Scientists say they have discovered a “stunning” trove of thousands of fossils on a river bank in China.

The fossils are estimated to be about 518 million years old, and are particularly unusual because the soft body tissue of many creatures, including their skin, eyes, and internal organs, have been “exquisitely” well preserved.

Palaeontologists have called the findings “mind-blowing” – especially because more than half the fossils are previously undiscovered species.

The fossils, known as the Qingjiang biota, were collected near Danshui river in Hubei province.

(13) GOAL MODELS. “The greatest strong female characters of all time” is another list/opinion piece from SYFY Wire’s Fangrrls.

In the entirety of its existence, the majority of sci-fi, fantasy and horror works have centered men — usually straight, white ones. It is then perhaps all the more impressive that the most powerful, inspirational characters across genre are women. While there is still a long way to go to make genre less white, less cis and less able-bodied, we are grateful for the women who showed us that genre isn’t just for “boys” and that not all heroes are male. 

Jenna Busch picked –

Lessa

Lessa from Anne McCaffrey’s Dragonriders of Pern series embodies the true strong female character. Even better? It was written back in the late ’60s when SFCs were few and far between. Lessa survived in awful conditions as a child, was chosen as the last Dragonrider of a Queen, ensuring the survival of the creatures. She defied conventions and helped prepared for the return of the deadly Threadfall, traveled 400 years back in time to bring forward other Dragonriders to help and stood strong against the very male-dominated society she lived in. OK, maybe her time travel did sort of form a paradox that caused the deficit in Dragonriders to begin with, but hey, she couldn’t know that, could she? Lessa took no crap from anyone, was proud of her no bull policy and is the perfect example of someone defined by the Shakespeare quote, “And though she be but little, she is fierce.” –

(14) THINK UP, PLEASE! Around 75% accuracy is claimed: “Neuroscientists Have Converted Brain Waves Into Verbal Speech”Smithsonian has the story.

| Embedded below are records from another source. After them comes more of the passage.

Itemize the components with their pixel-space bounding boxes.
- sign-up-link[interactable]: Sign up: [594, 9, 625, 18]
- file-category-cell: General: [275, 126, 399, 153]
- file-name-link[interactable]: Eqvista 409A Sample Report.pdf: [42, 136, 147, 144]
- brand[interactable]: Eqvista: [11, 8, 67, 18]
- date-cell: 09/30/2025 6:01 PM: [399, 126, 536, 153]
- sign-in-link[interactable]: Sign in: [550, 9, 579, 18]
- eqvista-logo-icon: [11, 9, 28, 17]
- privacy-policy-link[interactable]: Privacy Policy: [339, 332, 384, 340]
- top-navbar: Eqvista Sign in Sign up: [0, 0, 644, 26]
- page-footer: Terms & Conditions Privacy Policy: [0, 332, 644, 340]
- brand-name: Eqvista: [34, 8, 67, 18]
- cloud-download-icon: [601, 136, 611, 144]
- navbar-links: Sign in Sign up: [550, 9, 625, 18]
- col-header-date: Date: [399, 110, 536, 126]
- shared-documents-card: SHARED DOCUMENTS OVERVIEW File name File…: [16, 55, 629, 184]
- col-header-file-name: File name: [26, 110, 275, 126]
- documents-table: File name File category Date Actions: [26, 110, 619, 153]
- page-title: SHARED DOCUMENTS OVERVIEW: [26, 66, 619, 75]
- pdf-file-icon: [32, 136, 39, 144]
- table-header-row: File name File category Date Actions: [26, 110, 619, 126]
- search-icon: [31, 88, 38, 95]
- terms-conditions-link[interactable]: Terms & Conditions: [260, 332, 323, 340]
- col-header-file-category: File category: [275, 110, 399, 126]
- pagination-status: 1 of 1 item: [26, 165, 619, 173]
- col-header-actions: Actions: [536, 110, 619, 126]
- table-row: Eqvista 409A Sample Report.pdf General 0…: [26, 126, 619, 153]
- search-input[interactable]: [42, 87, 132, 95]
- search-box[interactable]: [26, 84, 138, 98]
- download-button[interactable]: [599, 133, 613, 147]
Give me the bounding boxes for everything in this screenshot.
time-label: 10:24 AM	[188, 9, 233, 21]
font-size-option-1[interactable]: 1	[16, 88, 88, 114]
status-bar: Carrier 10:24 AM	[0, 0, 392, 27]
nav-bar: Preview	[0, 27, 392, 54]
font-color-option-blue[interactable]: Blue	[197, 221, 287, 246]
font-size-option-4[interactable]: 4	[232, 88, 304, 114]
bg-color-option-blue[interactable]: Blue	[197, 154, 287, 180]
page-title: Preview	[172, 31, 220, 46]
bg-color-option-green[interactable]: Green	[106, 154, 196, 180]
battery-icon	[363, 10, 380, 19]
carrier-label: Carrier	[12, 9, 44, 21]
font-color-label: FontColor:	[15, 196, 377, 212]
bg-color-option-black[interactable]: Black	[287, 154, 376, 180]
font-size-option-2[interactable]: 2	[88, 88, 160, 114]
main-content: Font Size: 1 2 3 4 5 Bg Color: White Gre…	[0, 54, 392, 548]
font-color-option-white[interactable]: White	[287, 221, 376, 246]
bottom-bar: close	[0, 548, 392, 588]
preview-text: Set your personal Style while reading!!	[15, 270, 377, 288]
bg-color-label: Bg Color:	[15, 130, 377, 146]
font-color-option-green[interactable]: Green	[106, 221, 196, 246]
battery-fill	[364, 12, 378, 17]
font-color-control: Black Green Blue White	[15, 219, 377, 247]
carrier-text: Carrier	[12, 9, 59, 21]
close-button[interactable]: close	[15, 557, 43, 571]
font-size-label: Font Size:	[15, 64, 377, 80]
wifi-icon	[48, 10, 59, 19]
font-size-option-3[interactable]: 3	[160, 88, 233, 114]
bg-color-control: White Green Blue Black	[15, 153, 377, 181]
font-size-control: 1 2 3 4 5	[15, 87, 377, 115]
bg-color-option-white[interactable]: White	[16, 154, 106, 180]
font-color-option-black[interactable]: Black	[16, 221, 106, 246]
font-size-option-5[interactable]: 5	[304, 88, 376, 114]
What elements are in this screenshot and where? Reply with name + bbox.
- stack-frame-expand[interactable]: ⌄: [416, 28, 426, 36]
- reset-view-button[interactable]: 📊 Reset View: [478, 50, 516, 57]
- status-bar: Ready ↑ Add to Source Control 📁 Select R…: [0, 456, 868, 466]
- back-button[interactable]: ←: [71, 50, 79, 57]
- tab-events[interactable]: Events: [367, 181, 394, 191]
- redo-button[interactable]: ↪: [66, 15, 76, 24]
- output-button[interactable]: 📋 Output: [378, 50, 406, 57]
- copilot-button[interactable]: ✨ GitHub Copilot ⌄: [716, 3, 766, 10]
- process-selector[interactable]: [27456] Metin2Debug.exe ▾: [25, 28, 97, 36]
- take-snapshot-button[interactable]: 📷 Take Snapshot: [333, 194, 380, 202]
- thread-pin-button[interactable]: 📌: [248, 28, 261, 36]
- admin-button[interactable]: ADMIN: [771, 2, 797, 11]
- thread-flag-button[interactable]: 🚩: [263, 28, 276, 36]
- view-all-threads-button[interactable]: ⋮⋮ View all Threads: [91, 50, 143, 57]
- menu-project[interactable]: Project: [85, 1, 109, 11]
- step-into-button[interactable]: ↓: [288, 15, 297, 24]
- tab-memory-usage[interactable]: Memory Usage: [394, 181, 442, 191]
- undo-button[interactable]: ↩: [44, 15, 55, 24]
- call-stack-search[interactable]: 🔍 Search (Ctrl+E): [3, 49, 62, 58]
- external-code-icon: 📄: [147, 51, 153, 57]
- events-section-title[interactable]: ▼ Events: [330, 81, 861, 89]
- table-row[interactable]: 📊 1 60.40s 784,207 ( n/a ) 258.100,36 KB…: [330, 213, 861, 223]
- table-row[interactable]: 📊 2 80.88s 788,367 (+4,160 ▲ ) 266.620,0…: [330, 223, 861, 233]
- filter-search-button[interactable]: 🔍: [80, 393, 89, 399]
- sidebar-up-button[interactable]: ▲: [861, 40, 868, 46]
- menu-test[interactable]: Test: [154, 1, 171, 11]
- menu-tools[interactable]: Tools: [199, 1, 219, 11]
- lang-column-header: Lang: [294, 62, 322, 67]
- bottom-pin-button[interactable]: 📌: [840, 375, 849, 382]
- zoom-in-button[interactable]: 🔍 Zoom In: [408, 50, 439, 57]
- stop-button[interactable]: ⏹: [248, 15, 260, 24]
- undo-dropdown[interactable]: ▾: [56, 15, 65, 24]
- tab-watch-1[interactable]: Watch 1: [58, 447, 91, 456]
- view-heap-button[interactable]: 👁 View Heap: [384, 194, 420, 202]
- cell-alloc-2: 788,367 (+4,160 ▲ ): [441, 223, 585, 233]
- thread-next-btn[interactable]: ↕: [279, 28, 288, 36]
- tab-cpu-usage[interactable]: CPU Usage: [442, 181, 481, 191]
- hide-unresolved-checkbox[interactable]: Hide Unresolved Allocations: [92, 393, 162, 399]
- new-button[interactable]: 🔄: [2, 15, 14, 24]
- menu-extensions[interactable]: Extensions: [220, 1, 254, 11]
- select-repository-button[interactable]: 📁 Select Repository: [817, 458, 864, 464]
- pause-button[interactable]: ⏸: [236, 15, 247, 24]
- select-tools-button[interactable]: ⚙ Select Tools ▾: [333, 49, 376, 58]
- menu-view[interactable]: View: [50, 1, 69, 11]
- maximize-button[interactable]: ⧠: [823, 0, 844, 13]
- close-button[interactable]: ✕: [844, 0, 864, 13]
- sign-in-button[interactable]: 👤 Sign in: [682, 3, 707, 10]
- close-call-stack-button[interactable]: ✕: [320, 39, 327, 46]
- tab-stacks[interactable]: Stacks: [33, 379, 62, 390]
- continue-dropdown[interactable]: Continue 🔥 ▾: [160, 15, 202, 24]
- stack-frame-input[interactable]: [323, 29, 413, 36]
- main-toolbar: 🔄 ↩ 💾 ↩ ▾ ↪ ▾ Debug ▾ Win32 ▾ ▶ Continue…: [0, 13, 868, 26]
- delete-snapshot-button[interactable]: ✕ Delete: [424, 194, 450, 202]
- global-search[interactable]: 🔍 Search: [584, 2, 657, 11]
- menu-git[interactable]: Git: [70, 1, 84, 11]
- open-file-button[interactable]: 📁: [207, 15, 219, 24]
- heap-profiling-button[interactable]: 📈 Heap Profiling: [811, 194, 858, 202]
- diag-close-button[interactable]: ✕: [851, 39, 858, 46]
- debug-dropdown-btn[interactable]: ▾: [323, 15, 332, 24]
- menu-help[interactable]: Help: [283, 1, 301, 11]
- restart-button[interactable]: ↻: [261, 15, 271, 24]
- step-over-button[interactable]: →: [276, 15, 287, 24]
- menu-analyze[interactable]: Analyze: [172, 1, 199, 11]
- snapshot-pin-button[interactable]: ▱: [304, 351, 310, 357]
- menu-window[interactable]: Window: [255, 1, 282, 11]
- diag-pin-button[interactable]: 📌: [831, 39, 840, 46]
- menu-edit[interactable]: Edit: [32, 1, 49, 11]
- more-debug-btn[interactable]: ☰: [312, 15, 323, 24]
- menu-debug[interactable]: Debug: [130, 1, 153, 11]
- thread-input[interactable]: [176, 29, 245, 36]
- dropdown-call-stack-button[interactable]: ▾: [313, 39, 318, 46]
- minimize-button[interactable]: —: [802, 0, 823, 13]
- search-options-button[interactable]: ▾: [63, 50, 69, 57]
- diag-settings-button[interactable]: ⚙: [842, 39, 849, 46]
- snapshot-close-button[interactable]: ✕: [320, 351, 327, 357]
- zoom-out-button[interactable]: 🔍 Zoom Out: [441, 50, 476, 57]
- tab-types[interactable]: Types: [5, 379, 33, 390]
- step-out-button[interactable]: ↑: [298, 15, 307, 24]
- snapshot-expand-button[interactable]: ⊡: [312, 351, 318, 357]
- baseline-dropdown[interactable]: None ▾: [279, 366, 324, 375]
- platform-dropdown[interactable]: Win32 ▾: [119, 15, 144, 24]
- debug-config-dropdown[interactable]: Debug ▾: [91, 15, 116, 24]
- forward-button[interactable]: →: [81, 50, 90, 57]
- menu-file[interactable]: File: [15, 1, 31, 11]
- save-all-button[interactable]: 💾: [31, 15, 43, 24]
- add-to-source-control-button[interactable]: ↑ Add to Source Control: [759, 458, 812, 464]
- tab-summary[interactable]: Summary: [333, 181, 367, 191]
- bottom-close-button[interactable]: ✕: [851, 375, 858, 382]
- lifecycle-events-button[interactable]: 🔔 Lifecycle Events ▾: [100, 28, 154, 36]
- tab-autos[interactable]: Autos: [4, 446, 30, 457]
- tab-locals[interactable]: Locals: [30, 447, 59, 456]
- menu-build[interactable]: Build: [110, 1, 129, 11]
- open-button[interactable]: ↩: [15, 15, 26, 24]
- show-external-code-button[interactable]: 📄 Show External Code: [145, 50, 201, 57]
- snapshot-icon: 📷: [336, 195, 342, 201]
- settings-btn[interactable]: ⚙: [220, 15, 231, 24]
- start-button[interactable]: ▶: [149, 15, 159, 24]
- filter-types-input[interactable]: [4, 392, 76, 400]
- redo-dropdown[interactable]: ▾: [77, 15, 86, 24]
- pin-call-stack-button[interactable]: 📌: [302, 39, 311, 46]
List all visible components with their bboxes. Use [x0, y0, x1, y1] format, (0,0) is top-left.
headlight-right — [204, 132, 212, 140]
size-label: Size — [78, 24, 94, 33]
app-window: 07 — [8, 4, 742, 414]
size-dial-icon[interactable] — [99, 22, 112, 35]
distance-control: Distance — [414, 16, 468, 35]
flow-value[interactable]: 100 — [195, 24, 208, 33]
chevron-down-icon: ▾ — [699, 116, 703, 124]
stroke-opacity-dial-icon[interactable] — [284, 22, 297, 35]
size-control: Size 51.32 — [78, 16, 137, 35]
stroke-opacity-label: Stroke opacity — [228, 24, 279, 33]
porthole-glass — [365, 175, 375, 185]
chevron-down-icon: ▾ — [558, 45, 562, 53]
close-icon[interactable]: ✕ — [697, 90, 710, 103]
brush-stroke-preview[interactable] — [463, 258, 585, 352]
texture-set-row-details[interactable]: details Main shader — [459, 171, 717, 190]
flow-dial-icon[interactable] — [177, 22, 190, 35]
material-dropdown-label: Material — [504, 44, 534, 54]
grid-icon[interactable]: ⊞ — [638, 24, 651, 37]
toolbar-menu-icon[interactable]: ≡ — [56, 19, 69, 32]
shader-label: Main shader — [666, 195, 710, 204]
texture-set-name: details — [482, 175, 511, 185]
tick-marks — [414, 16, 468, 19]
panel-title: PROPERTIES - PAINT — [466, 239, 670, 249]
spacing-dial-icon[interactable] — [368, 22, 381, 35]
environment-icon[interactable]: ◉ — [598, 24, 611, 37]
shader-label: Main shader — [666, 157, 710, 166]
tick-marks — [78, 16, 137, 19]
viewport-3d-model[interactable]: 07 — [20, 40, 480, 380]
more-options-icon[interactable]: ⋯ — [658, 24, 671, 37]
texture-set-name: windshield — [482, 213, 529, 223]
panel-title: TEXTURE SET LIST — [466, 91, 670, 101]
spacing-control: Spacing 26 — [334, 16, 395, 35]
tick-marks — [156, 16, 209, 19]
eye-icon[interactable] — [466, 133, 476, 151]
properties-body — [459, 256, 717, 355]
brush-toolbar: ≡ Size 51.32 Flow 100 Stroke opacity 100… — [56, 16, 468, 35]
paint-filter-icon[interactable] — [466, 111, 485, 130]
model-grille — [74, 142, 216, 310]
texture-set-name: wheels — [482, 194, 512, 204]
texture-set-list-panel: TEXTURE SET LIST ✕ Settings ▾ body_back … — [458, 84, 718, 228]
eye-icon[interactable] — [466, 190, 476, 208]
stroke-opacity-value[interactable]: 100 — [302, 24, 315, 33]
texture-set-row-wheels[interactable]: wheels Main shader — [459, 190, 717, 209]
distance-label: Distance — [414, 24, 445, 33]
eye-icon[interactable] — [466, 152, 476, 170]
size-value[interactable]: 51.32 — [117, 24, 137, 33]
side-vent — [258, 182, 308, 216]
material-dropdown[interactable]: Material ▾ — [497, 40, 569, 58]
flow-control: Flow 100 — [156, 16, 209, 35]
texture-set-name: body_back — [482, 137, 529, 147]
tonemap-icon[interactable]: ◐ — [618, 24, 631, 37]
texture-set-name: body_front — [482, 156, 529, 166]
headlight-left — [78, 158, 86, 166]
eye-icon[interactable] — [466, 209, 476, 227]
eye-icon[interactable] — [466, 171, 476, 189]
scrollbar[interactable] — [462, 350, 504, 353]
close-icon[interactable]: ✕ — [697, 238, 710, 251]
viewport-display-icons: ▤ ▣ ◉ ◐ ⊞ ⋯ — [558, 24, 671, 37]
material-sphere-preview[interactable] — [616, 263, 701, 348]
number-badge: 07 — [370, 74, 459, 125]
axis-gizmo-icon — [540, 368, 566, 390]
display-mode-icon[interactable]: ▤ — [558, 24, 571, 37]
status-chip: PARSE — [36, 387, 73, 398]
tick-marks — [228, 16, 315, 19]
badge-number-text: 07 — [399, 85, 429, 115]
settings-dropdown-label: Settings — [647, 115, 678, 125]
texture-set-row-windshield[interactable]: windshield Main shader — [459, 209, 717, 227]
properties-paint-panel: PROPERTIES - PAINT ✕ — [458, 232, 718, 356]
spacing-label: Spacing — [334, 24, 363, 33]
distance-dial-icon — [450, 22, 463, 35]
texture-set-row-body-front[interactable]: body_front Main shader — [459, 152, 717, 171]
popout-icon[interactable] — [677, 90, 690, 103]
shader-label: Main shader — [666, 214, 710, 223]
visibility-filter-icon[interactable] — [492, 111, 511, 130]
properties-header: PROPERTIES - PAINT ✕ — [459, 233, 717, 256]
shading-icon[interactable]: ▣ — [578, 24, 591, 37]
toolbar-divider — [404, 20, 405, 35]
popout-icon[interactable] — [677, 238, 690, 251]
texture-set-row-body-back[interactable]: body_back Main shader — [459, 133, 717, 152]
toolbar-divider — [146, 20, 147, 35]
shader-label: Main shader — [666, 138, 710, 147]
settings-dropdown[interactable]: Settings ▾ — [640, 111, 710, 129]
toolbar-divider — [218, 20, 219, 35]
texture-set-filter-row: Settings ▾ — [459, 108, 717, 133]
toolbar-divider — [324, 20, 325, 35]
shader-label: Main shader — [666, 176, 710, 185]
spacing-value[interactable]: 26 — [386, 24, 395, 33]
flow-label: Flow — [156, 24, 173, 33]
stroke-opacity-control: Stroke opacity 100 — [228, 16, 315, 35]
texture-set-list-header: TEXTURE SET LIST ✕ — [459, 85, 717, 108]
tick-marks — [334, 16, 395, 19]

The team’s research, published in Scientific Reports, involves a somewhat unconventional approach. Rather than directly tracking thoughts to produce speech, the researchers recorded neurological patterns generated by test subjects listening to others speak. These brain waves were fed into a vocoder—an artificial intelligence algorithm that synthesizes speech—and then converted into comprehensible, albeit robotic-sounding, speech mirroring the phrases heard by participants.

(15) A KINGDOM OF ONE. [Item by Mike Kennedy.] At the top level, life is divided into three domains  bacteria, archae, and eukaryotes—the latter having cells in which the genetic material is DNA in the form of chromosomes contained within a distinct nucleus. Eukaryotes are divided into several kingdoms, typically Animalia (animals), Plantae (plants), Fungi, and Protista—the latter of which is something of a catch-all category. (It should be noted that a number of other division schemes exist.)

A new DNA analysis of  creature called hemimastigotes—firmly in the domain of eukaryotes given their cellular structure—says they are so different from the four eukaryote kingdoms (even the catch-all Protista) that they should be their own kingdom (CBC News: “Rare microbes lead scientists to discover new branch on the tree of life”). The original source (Nature: “Hemimastigophora is a novel supra-kingdom-level lineage of eukaryotes”) is behind a paywall, but the CBC News article notes:

Two species of the microscopic organisms, called hemimastigotes, were found in dirt collected on a whim during a hike in Nova Scotia by Dalhousie University graduate student Yana Eglit.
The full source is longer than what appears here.